Identifying candidate hosts for quantum defects via data mining

The study addresses the need for a rational, systematic identification of solid-state host materials suitable for atom-like quantum defects used in quantum information science (QIS). While defect qubits in materials like diamond and silicon carbide have enabled advances in quantum networks and sensing, these systems represent only a small subset of potentially viable hosts and were largely discovered indirectly. The authors propose a comprehensive screening of inorganic materials to find hosts that support long spin coherence and efficient optical transitions. Ideal host properties include intrinsic diamagnetism (to reduce magnetic noise), a sufficiently large band gap to accommodate defect ground and excited states separated by optical frequencies, nonpolar crystal symmetry to minimize permanent electric dipole effects on defect optical coherence, high purity, and practical considerations such as dopability, surface control, and epitaxial growth capability. To reduce nuclear spin noise, elements with high natural abundance of zero-spin isotopes are favored, and isotopic enrichment is considered viable where zero-spin isotopes are ≥50%. The work aims to transform serendipitous discovery into a rational, database-driven search for host materials.

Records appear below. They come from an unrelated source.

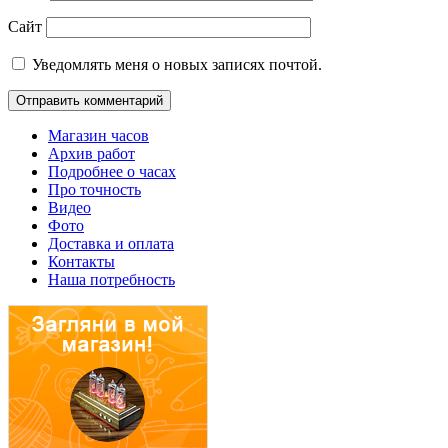
Сайт
Уведомлять меня о новых записях почтой.
Магазин часов
Архив работ
Подробнее о часах
Про точность
Видео
Фото
Доставка и оплата
Контакты
Наша потребность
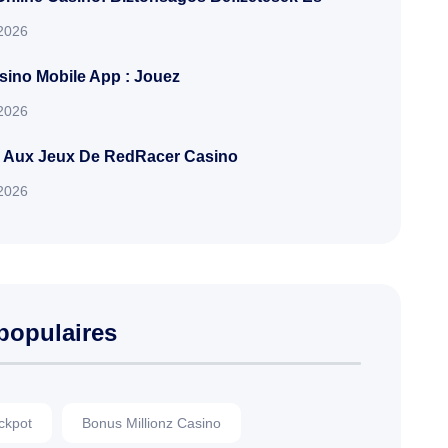
 2026
ino Mobile App : Jouez
 2026
 Aux Jeux De RedRacer Casino
 2026
populaires
ckpot
Bonus Millionz Casino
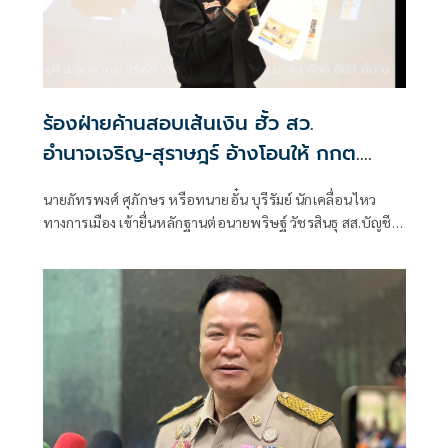
ร้องฝ่ายค้านสอบเส้นเงิน ฮั้ว สว.
อำนาจเจริญ-สุราษฎร์ อ้างโอนให้ กกต.
เกือบล้าน
นายภัทรพงศ์ ศุภักษร หรือทนายอั๋น บุรีรัมย์ นักเคลื่อนไหว
ทางการเมือง เข้ายื่นหลักฐานต่อนายพริษฐ์ วัชรสินธุ สส.บัญชี
รายชื่อ และรองหัวหน้าพรรคประชาชน ในฐานะประธานคณะ
กรรมการประสานงานพรรคร่วมฝ่ายค้าน (วิปฝ่ายค้าน)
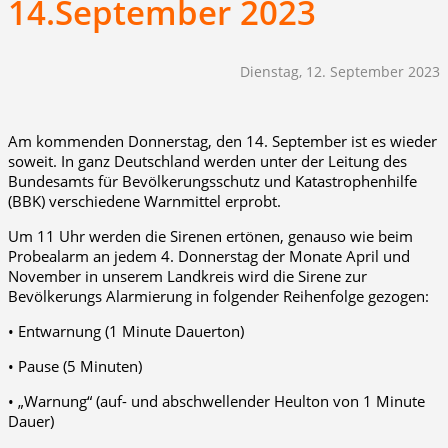
14.September 2023
Dienstag, 12. September 2023
Am kommenden Donnerstag, den 14. September ist es wieder
soweit. In ganz Deutschland werden unter der Leitung des
Bundesamts für Bevölkerungsschutz und Katastrophenhilfe
(BBK) verschiedene Warnmittel erprobt.
Um 11 Uhr werden die Sirenen ertönen, genauso wie beim
Probealarm an jedem 4. Donnerstag der Monate April und
November in unserem Landkreis wird die Sirene zur
Bevölkerungs Alarmierung in folgender Reihenfolge gezogen:
• Entwarnung (1 Minute Dauerton)
• Pause (5 Minuten)
• „Warnung“ (auf- und abschwellender Heulton von 1 Minute
Dauer)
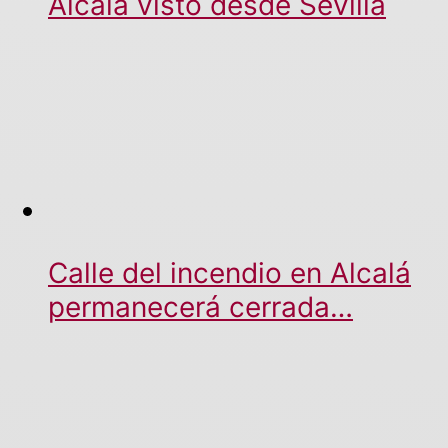
Alcalá visto desde Sevilla
Calle del incendio en Alcalá
permanecerá cerrada…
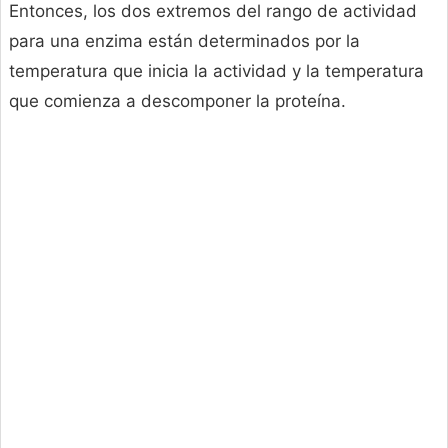
Entonces, los dos extremos del rango de actividad
para una enzima están determinados por la
temperatura que inicia la actividad y la temperatura
que comienza a descomponer la proteína.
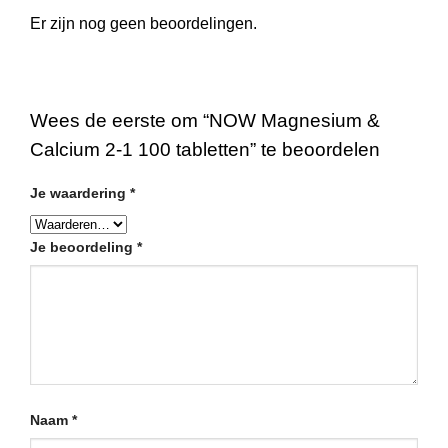
Er zijn nog geen beoordelingen.
Wees de eerste om “NOW Magnesium &
Calcium 2-1 100 tabletten” te beoordelen
Je waardering
*
Je beoordeling
*
Naam
*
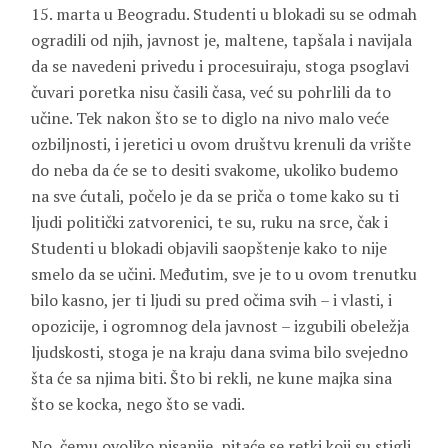
15. marta u Beogradu. Studenti u blokadi su se odmah
ogradili od njih, javnost je, maltene, tapšala i navijala
da se navedeni privedu i procesuiraju, stoga psoglavi
čuvari poretka nisu časili časa, već su pohrlili da to
učine. Tek nakon što se to diglo na nivo malo veće
ozbiljnosti, i jeretici u ovom društvu krenuli da vrište
do neba da će se to desiti svakome, ukoliko budemo
na sve ćutali, počelo je da se priča o tome kako su ti
ljudi politički zatvorenici, te su, ruku na srce, čak i
Studenti u blokadi objavili saopštenje kako to nije
smelo da se učini. Međutim, sve je to u ovom trenutku
bilo kasno, jer ti ljudi su pred očima svih – i vlasti, i
opozicije, i ogromnog dela javnost – izgubili obeležja
ljudskosti, stoga je na kraju dana svima bilo svejedno
šta će sa njima biti. Što bi rekli, ne kune majka sina
što se kocka, nego što se vadi.
No, čemu ovoliko pisanije, pitaće se retki koji su stigli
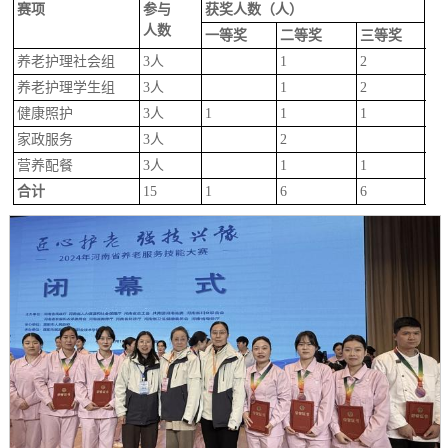
赛项
参与
获奖人数（人）
获
人数
一等奖
二等奖
三等奖
养老护理社会组
3人
1
2
10
养老护理学生组
3人
1
2
10
健康照护
3人
1
1
1
10
家政服务
3人
2
66
营养配餐
3人
1
1
66
合计
15
1
6
6
86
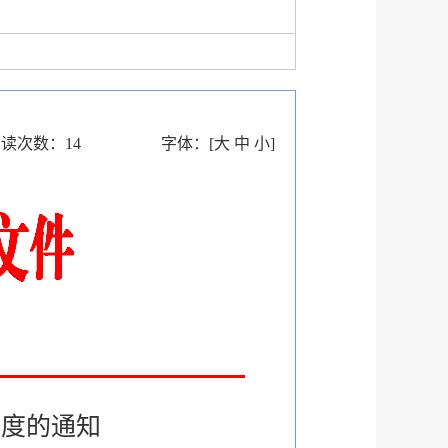
阅读次数：
14
字体：
[
大
中
小
]
制度的通知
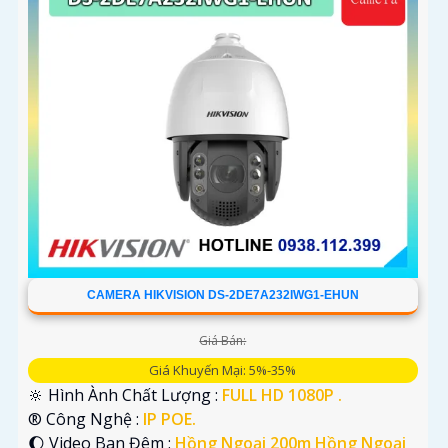
CAMERA HIKVISION DS-2DE7A232IWG1-EHUN
Giá Bán:
Giá Khuyến Mại: 5%-35%
🔆 Hình Ành Chất Lượng :
FULL HD 1080P .
®️ Công Nghệ :
IP POE.
🌔 Video Ban Đêm :
Hồng Ngoại 200m Hồng Ngoại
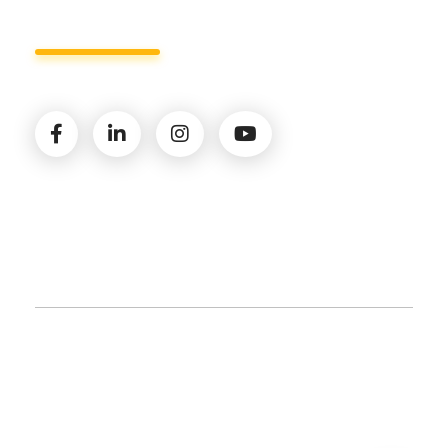
© 2026 Amministrazioni Rizzardo | Tutti i diritti
riservati | P.iva 02821900731 |
Privacy Policy
|
Cookie
Policy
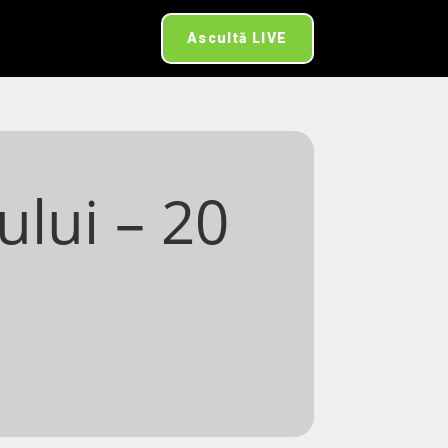
Ascultă LIVE
ului – 20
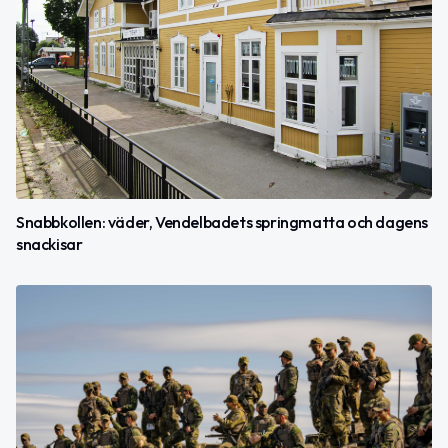
Snabbkollen: väder, Vendelbadets springmatta och dagens
snackisar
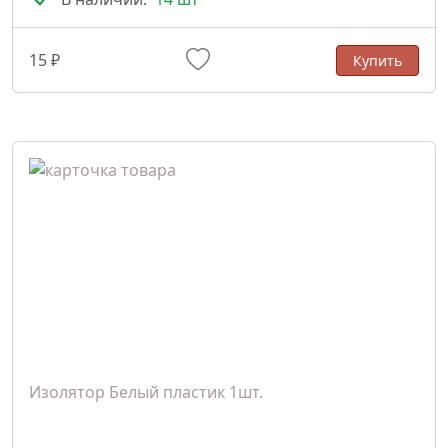
15 ₽
Купить
Изолятор Белый пластик 1шт.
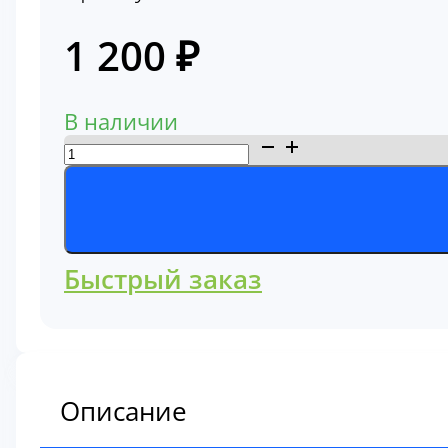
1 200
₽
В наличии
Количество
товара
Фильтр
масляный
3600140
Быстрый заказ
Описание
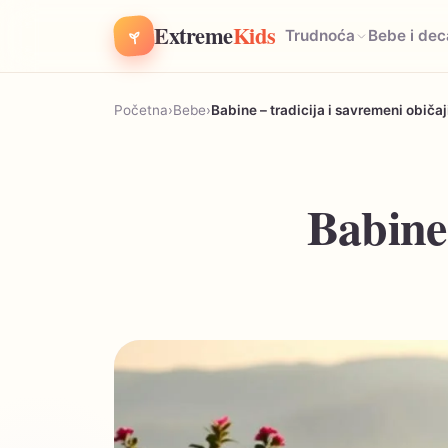
Extreme
Kids
Trudnoća
Bebe i dec
Početna
›
Bebe
›
Babine – tradicija i savremeni običaj
Babine 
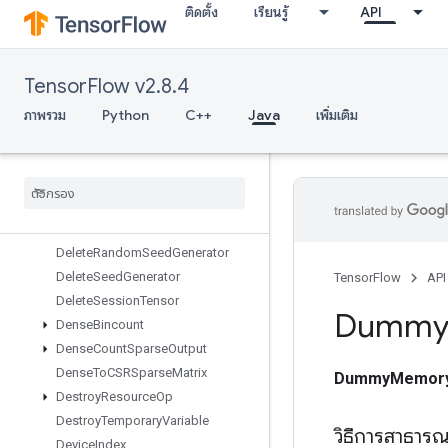
ติดตั้ง
เรียนรู้
API
DebugNanCount
DebugNumericSummary
DebugNumericSummaryV2
TensorFlow v2.8.4
DecodeImage
DecodePaddedRaw
ภาพรวม
Python
C++
Java
เพิ่มเติม
DecodeProto
Deep
Copy
Delete
Iterator
Delete
Memory
Cache
Delete
Multi
Device
Iterator
Delete
Random
Seed
Generator
Delete
Seed
Generator
TensorFlow
API
Delete
Session
Tensor
Dumm
Dense
Bincount
Dense
Count
Sparse
Output
Dense
To
CSRSparse
Matrix
DummyMemor
Destroy
Resource
Op
Destroy
Temporary
Variable
วิธีการสาธาร
Device
Index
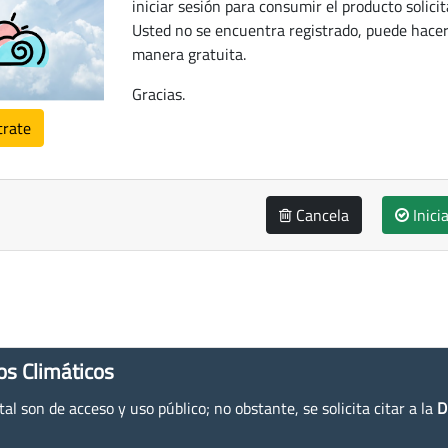
iniciar sesión para consumir el producto solicit
Usted no se encuentra registrado, puede hacer
manera gratuita.
Gracias.
trate
Cancela
Inici
os Climáticos
l son de acceso y uso público; no obstante, se solicita citar a la
D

The paper situates its contribution within prior QIS work demonstrating solid-state spin qubits and their applications in quantum networks and nanoscale sensing, especially NV and related vacancy centers in diamond and defects in silicon carbide. It notes recent ab initio predictions for specific host-defect systems (e.g., SiC vacancy centers) and highlights the complementary approach of screening host materials by idealized criteria. The authors leverage several materials databases and computational frameworks—Materials Project (VASP GGA/GGA+U), JARVIS-DFT (OptB88vdW with mBJ), AFLOW (GGA+U with fitted band gaps), and AFLOW-ML (machine learning predictions)—and compare their band gap estimates with experimental literature values to mitigate known DFT biases (e.g., typical underestimation, especially with strong spin–orbit coupling).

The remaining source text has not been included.